We have to respect the wishes of the voters, even if our candidates don’t win. In the U.S., say “abortion” and most Republicans will vote for the most repulsive person sitting in the White House. In South Africa, despite years of outrageous corruption, most Blacks support the African National Congress because they brought sorely-needed racial equality to their country.
In Victoria, just say “progressive” and regardless of your credentials, you’re elected. For decades, I’ve called myself progressive, with big donations and activist work, along with money and support to the provincial NDP and the federal Liberals, but clearly I’m not progressive enough.
How else do you explain people voting in the entire Together Victoria slate? It’s no wonder Isitt, who heads this group, wants more money for a part-time job. I can’t imagine a less-qualified slate of candidates who are in charge of overseeing the city’s annual budget of more than $300 million each and every year.
Look at the resumés of these people and it’s no wonder they need more time to figure things out. But again, that’s the choice of the voters.
To get elected to Victoria council you have to either be: An incumbent; on a slate; or a “star.”
We can eliminate any “stars” by having them observe just one council meeting. Yet there are some very good and very qualified candidates with good name recognition.

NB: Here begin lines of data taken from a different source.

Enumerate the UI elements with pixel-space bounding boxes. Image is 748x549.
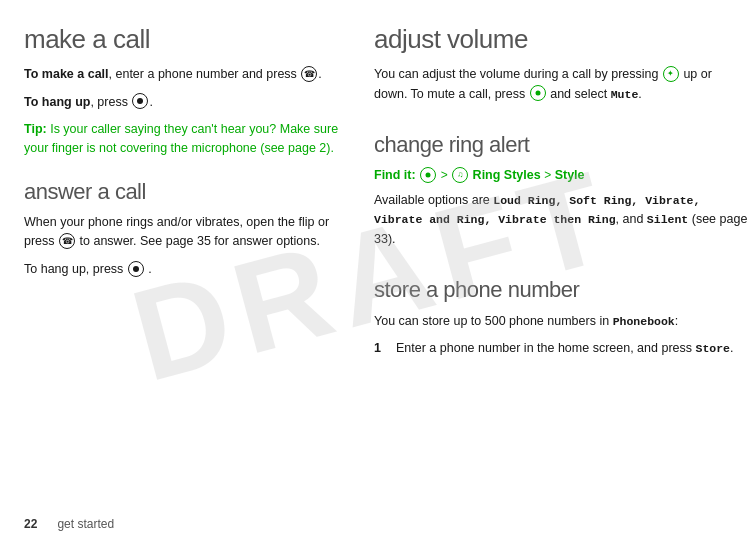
store-steps: 1 Enter a phone number in the home scree… xyxy=(374,339,748,358)
adjust-volume-title: adjust volume xyxy=(374,24,748,55)
step1-suffix: . xyxy=(730,341,733,355)
page-container: make a call To make a call, enter a phon… xyxy=(0,0,748,549)
tip-content: Is your caller saying they can't hear yo… xyxy=(24,122,338,155)
answer-hangup-text: To hang up, press xyxy=(24,262,123,276)
phonebook-label: Phonebook xyxy=(613,315,675,328)
answer-end-icon xyxy=(128,261,144,277)
make-call-para1: To make a call, enter a phone number and… xyxy=(24,65,340,84)
footer-spacer xyxy=(41,517,54,531)
find-arrow2: > xyxy=(544,168,551,182)
hang-up-bold: To hang up xyxy=(24,95,90,109)
hang-up-para: To hang up, press . xyxy=(24,93,340,112)
store-label: Store xyxy=(696,342,731,355)
adjust-text1: You can adjust the volume during a call … xyxy=(374,67,658,81)
store-intro-para: You can store up to 500 phone numbers in… xyxy=(374,312,748,331)
find-it-para: Find it: > ♫ Ring Styles > Style xyxy=(374,166,748,185)
tip-label: Tip: xyxy=(24,122,47,136)
step1-text: Enter a phone number in the home screen,… xyxy=(396,341,692,355)
center-key-icon xyxy=(530,85,546,101)
silent-label: Silent xyxy=(647,213,688,226)
store-colon: : xyxy=(675,314,678,328)
answer-icon: ☎ xyxy=(59,233,75,249)
find-arrow1: > xyxy=(441,168,448,182)
footer-label: get started xyxy=(57,517,114,531)
store-number-section: store a phone number You can store up to… xyxy=(374,277,748,358)
left-column: make a call To make a call, enter a phon… xyxy=(24,24,364,525)
hang-up-text: , press xyxy=(90,95,128,109)
step1-num: 1 xyxy=(374,339,396,358)
page-number: 22 xyxy=(24,517,37,531)
find-it-label: Find it: xyxy=(374,168,416,182)
store-text1: You can store up to 500 phone numbers in xyxy=(374,314,609,328)
answer-hangup-suffix: . xyxy=(148,262,151,276)
adjust-text3: and select xyxy=(550,87,607,101)
make-call-section: make a call To make a call, enter a phon… xyxy=(24,24,340,159)
end-call-icon xyxy=(132,93,148,109)
call-icon: ☎ xyxy=(301,66,317,82)
mute-label: Mute xyxy=(611,88,639,101)
page-footer: 22 get started xyxy=(24,517,114,531)
mute-period: . xyxy=(638,87,641,101)
store-step1: 1 Enter a phone number in the home scree… xyxy=(374,339,748,358)
make-call-text1: , enter a phone number and press xyxy=(109,67,297,81)
adjust-volume-para: You can adjust the volume during a call … xyxy=(374,65,748,104)
right-column: adjust volume You can adjust the volume … xyxy=(364,24,748,525)
ring-and-text: and xyxy=(623,212,644,226)
make-call-bold: To make a call xyxy=(24,67,109,81)
answer-hangup-para: To hang up, press . xyxy=(24,260,340,279)
ring-options-prefix: Available options are xyxy=(374,193,490,207)
change-ring-title: change ring alert xyxy=(374,132,748,158)
change-ring-section: change ring alert Find it: > ♫ Ring Styl… xyxy=(374,132,748,249)
answer-call-section: answer a call When your phone rings and/… xyxy=(24,179,340,280)
nav-up-icon xyxy=(663,66,679,82)
step1-content: Enter a phone number in the home screen,… xyxy=(396,339,734,358)
adjust-volume-section: adjust volume You can adjust the volume … xyxy=(374,24,748,104)
find-nav-icon xyxy=(420,167,436,183)
store-number-title: store a phone number xyxy=(374,277,748,303)
style-label: Style xyxy=(555,168,585,182)
answer-text2: to answer. See page 35 for answer option… xyxy=(80,234,320,248)
make-call-title: make a call xyxy=(24,24,340,55)
ring-styles-icon: ♫ xyxy=(452,167,468,183)
answer-call-title: answer a call xyxy=(24,179,340,205)
ring-styles-label: Ring Styles xyxy=(473,168,541,182)
tip-para: Tip: Is your caller saying they can't he… xyxy=(24,120,340,159)
ring-options-para: Available options are Loud Ring, Soft Ri… xyxy=(374,191,748,249)
answer-para1: When your phone rings and/or vibrates, o… xyxy=(24,213,340,252)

With the NewCouncil slate, I had some, due to my taking on the province and the city over their destructive creation and handling of the tent city. Clearly, however, my name recognition wasn’t enough. (No, I don’t think I’m a star and I won’t be running.)
Another person with name recognition is Stephen Andrew, part of our NewCouncil slate. Andrew got more votes than any other council candidates who didn’t win (not Pam Madoff).
The top six “non-winners” included four of our NewCouncil slate. But clearly our quest to bring back common sense, fiscal responsibility and safety wasn’t enough … again, the will of the voters.
When I read the letters to the editor, I chuckle when people write that Isitt and his group better watch out next election.
Isitt doesn’t have to watch out. He can insult a large swath of the electorate and still top the charts because he spends most of his council time returning each and every email, text and message.
That’s one of the qualities of the late Rob Ford, the former mayor of Toronto. No, I’m not comparing Ford’s many flaws … I’m saying that Ford got virtually no council support for his wacky ideas as councillor, but since he returned every phone call, enough of the people of Toronto thought that was good enough to be mayor.
Isitt getting back to you will be enough to win his next job: Mayor.
And for those who get on their high horses saying, “we don’t want slates,” good luck with that. The Grumpy Taxpayers have condemned slates and I recall the Times Colonist coming out against them.
I hate to break it to you, but Together Victoria isn’t thinking, “gosh, they have a point … let’s disband our group.”
Just watch. Next election, Together Victoria will run even more than a simple majority. In addition to their “progressive” banner, their quid pro quo included substantial union and bike-lane proponent support. Why do you think that immediately upon taking office, council added jobs to the payroll and fast-tracked more bike lanes?
Until like-minded people get together, with proper financial backing, to support fiscal responsibility, an end to the outrageous tax and user-fee increases, governing within their own jurisdiction, and caring about the safety and security of Victoria residents, you will get what I affectionately call “Loopyville” to continue.
It’s the will of the people.
Stephen Hammond came in second to Mayor Lisa Helps in October 2018 on the NewCouncil slate.